What is being asked —
Pictures aside, restate the records below exactly as written.

Recorded information —
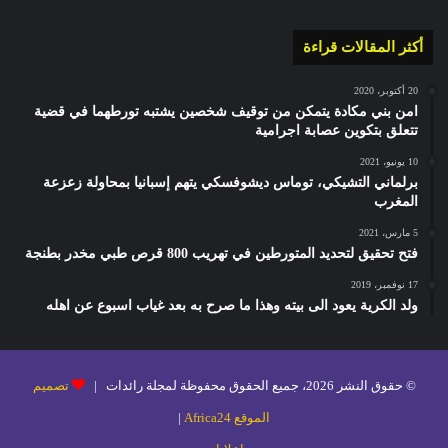
أكثر المقالات قراءة
20 أكتوبر، 2020
امن بني مكادة يتمكن من توقيف شخصين يشتبه تورطهما في قضية
تتعلق بتكوين عصابة اجرامية
10 يونيو، 2021
برلماني التشيكي، توماس ديشوفسكي يتهم إسبانيا بمحاولة زعزعة
المغرب
5 مارس، 2021
فتح تحقيق لتحديد المتورطين في تهريب 800 قرص طبي مخدر بطنجة
17 نوفمبر، 2019
ولد الكرية يعود الى بيته وهذا ما صرح به بعد غياب اسبوع عن اهله
© حقوق النشر 2026، جميع الحقوق محفوظة لمجلة رائدات |
تصميم
الموقع Africa24
|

Task answer —
أكثر المقالات قراءة
20 أكتوبر، 2020
امن بني مكادة يتمكن من توقيف شخصين يشتبه تورطهما في قضية
تتعلق بتكوين عصابة اجرامية
10 يونيو، 2021
برلماني التشيكي، توماس ديشوفسكي يتهم إسبانيا بمحاولة زعزعة
المغرب
5 مارس، 2021
فتح تحقيق لتحديد المتورطين في تهريب 800 قرص طبي مخدر بطنجة
17 نوفمبر، 2019
ولد الكرية يعود الى بيته وهذا ما صرح به بعد غياب اسبوع عن اهله
© حقوق النشر 2026، جميع الحقوق محفوظة لمجلة رائدات |
تصميم
الموقع Africa24
|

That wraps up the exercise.